WHAT NEEDS TO BE DONE :: Write the records below out in full, character for character, with no pictures.

'''

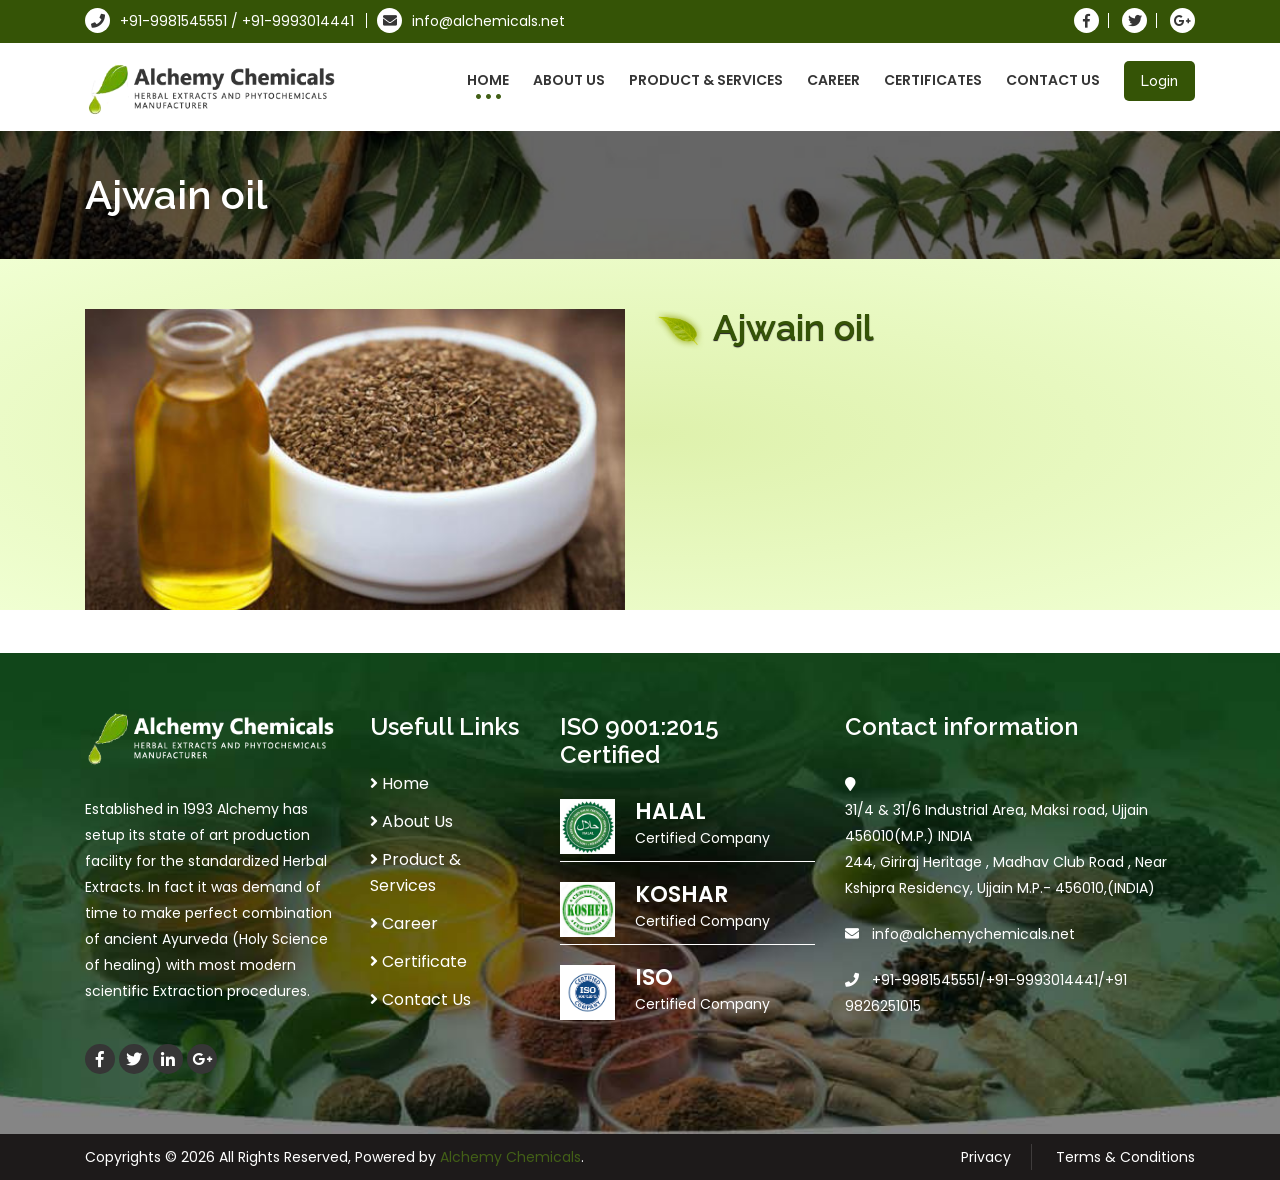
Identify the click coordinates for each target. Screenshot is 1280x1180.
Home (488, 80)
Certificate (418, 961)
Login (1159, 81)
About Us (569, 80)
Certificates (933, 80)
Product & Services (706, 80)
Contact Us (1053, 80)
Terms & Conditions (1125, 1157)
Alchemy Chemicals (510, 1157)
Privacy (986, 1157)
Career (833, 80)
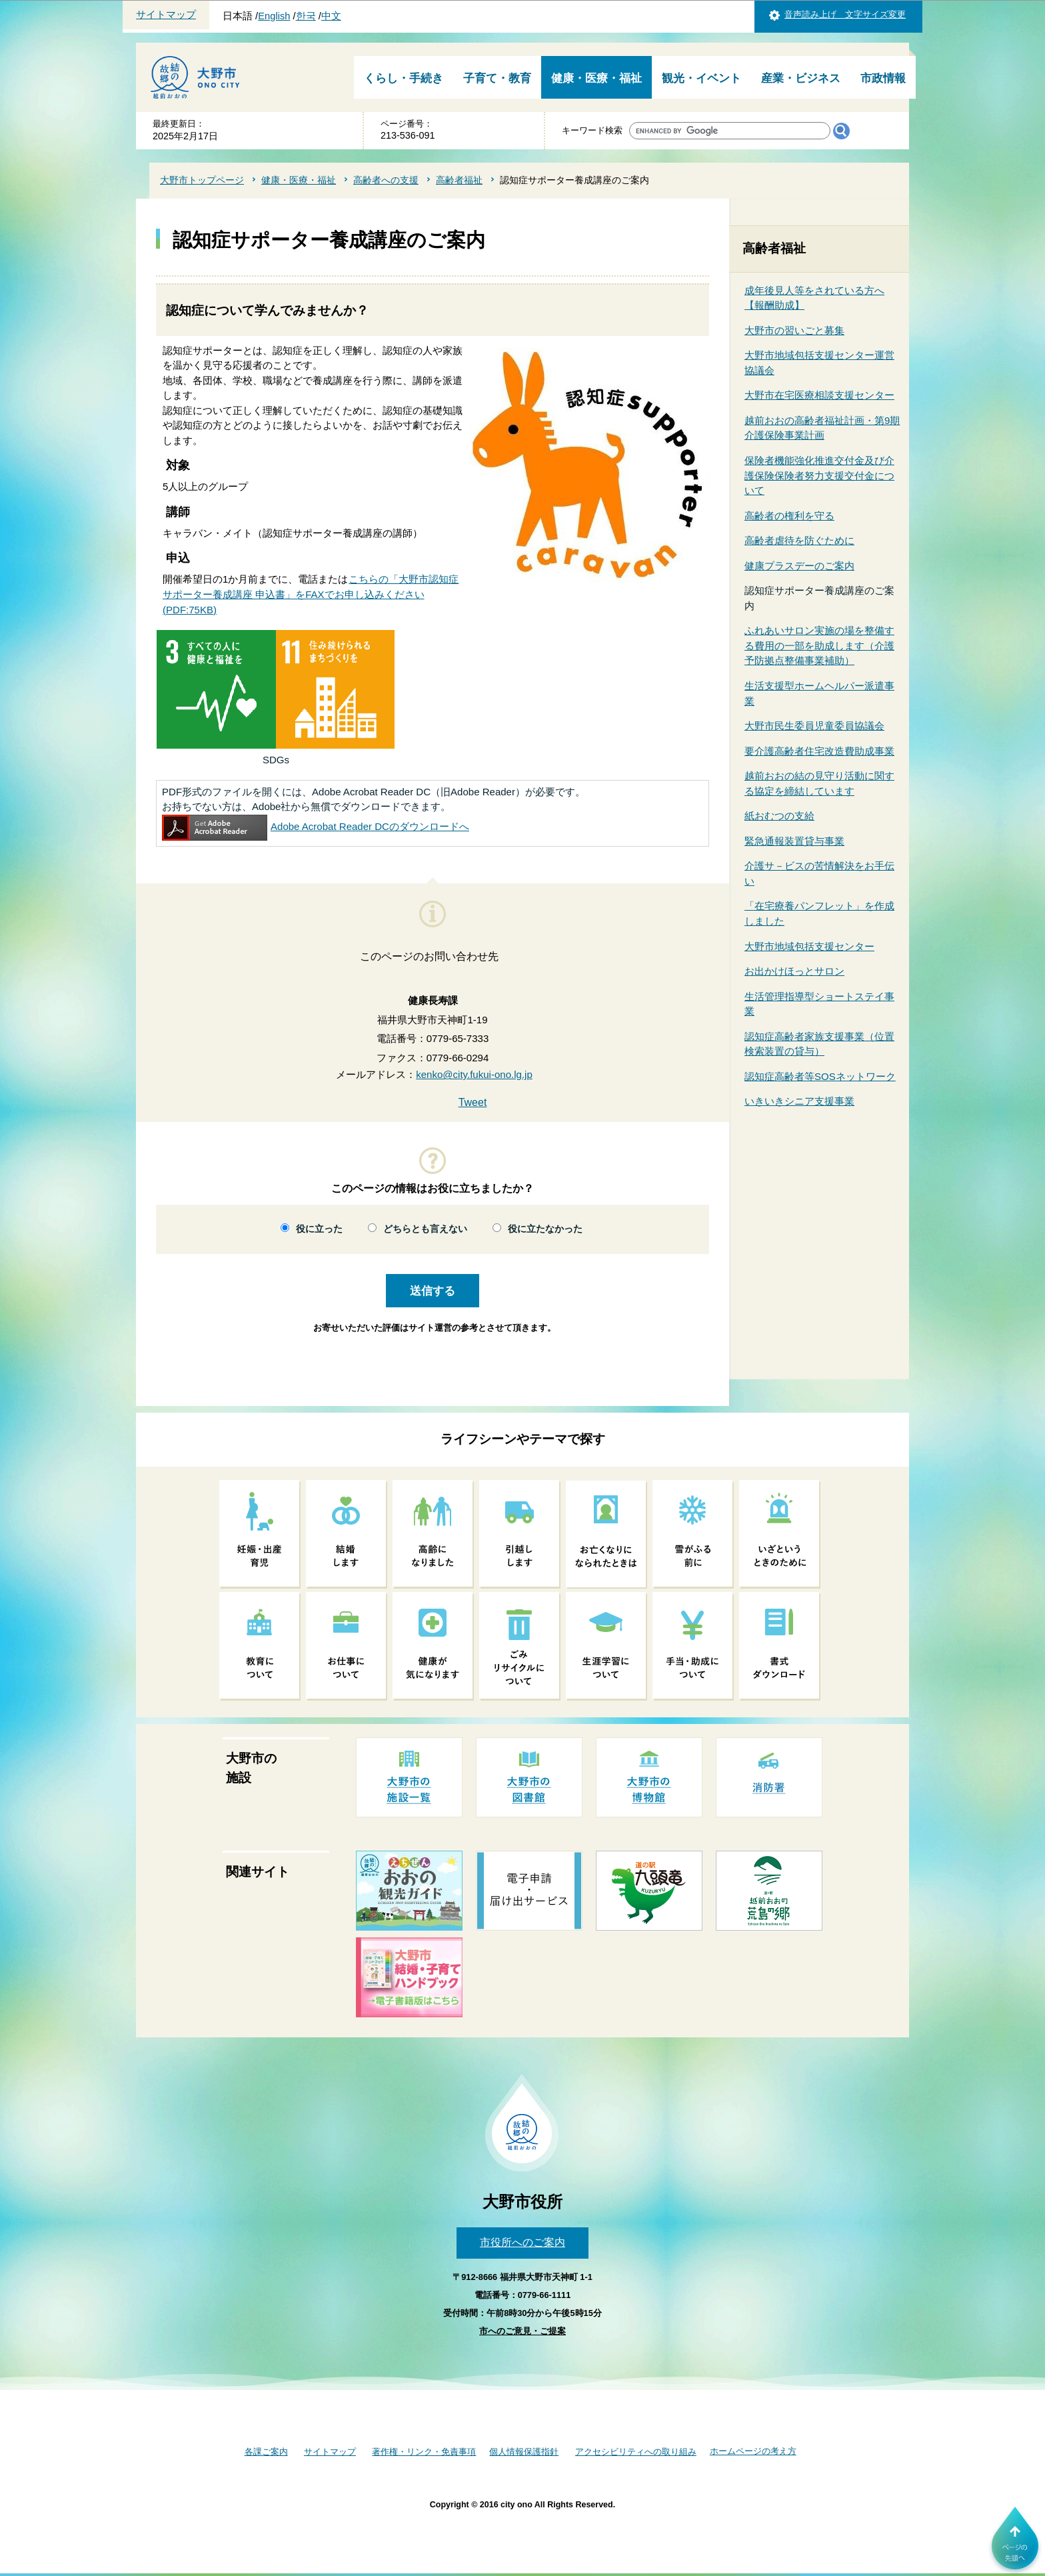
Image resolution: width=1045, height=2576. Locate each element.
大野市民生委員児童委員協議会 (814, 725)
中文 (331, 16)
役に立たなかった (545, 1229)
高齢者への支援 (386, 180)
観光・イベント (701, 78)
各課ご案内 (266, 2452)
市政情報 (883, 78)
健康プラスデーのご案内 (799, 565)
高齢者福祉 (459, 180)
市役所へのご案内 (522, 2242)
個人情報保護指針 (523, 2452)
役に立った (319, 1229)
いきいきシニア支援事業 (799, 1101)
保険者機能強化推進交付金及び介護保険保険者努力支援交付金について (819, 475)
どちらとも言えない (425, 1229)
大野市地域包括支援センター (809, 946)
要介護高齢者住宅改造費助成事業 (819, 751)
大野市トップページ (202, 180)
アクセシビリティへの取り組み (635, 2452)
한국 (306, 16)
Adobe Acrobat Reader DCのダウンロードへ (315, 826)
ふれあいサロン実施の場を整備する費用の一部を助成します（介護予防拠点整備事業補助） (819, 645)
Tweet (473, 1102)
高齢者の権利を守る (789, 515)
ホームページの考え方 (753, 2451)
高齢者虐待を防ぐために (799, 540)
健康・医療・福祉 (596, 78)
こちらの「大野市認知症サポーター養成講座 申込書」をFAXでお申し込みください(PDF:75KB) (311, 594)
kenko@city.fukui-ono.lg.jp (474, 1074)
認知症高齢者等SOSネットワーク (820, 1076)
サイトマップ (166, 14)
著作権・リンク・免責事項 (424, 2452)
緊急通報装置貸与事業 (794, 841)
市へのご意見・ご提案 (522, 2331)
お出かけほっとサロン (794, 971)
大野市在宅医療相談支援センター (819, 395)
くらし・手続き (403, 78)
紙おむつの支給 (779, 815)
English (274, 16)
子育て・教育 (497, 78)
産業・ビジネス (800, 78)
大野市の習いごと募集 (794, 330)
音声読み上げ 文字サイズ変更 (845, 14)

'''

THE COMPLETED TASK ::
Identify the click coordinates for each target. Screenshot is 1280x1180.
Home (488, 80)
Certificate (418, 961)
Login (1159, 81)
About Us (569, 80)
Certificates (933, 80)
Product & Services (706, 80)
Contact Us (1053, 80)
Terms & Conditions (1125, 1157)
Alchemy Chemicals (510, 1157)
Privacy (986, 1157)
Career (833, 80)
Image resolution: width=1045, height=2576. Locate each element.
大野市民生委員児童委員協議会 (814, 725)
中文 (331, 16)
役に立たなかった (545, 1229)
高齢者への支援 (386, 180)
観光・イベント (701, 78)
各課ご案内 (266, 2452)
市政情報 (883, 78)
健康プラスデーのご案内 (799, 565)
高齢者福祉 (459, 180)
市役所へのご案内 (522, 2242)
個人情報保護指針 (523, 2452)
役に立った (319, 1229)
いきいきシニア支援事業 (799, 1101)
保険者機能強化推進交付金及び介護保険保険者努力支援交付金について (819, 475)
どちらとも言えない (425, 1229)
大野市地域包括支援センター (809, 946)
要介護高齢者住宅改造費助成事業 (819, 751)
大野市トップページ (202, 180)
アクセシビリティへの取り組み (635, 2452)
한국 (306, 16)
Adobe Acrobat Reader DCのダウンロードへ (315, 826)
ふれあいサロン実施の場を整備する費用の一部を助成します（介護予防拠点整備事業補助） (819, 645)
Tweet (473, 1102)
高齢者の権利を守る (789, 515)
ホームページの考え方 (753, 2451)
高齢者虐待を防ぐために (799, 540)
健康・医療・福祉 (596, 78)
こちらの「大野市認知症サポーター養成講座 申込書」をFAXでお申し込みください(PDF:75KB) (311, 594)
kenko@city.fukui-ono.lg.jp (474, 1074)
認知症高齢者等SOSネットワーク (820, 1076)
サイトマップ (166, 14)
著作権・リンク・免責事項 (424, 2452)
緊急通報装置貸与事業 (794, 841)
市へのご意見・ご提案 (522, 2331)
お出かけほっとサロン (794, 971)
大野市在宅医療相談支援センター (819, 395)
くらし・手続き (403, 78)
紙おむつの支給 (779, 815)
English (274, 16)
子育て・教育 (497, 78)
産業・ビジネス (800, 78)
大野市の習いごと募集 (794, 330)
音声読み上げ 文字サイズ変更 (845, 14)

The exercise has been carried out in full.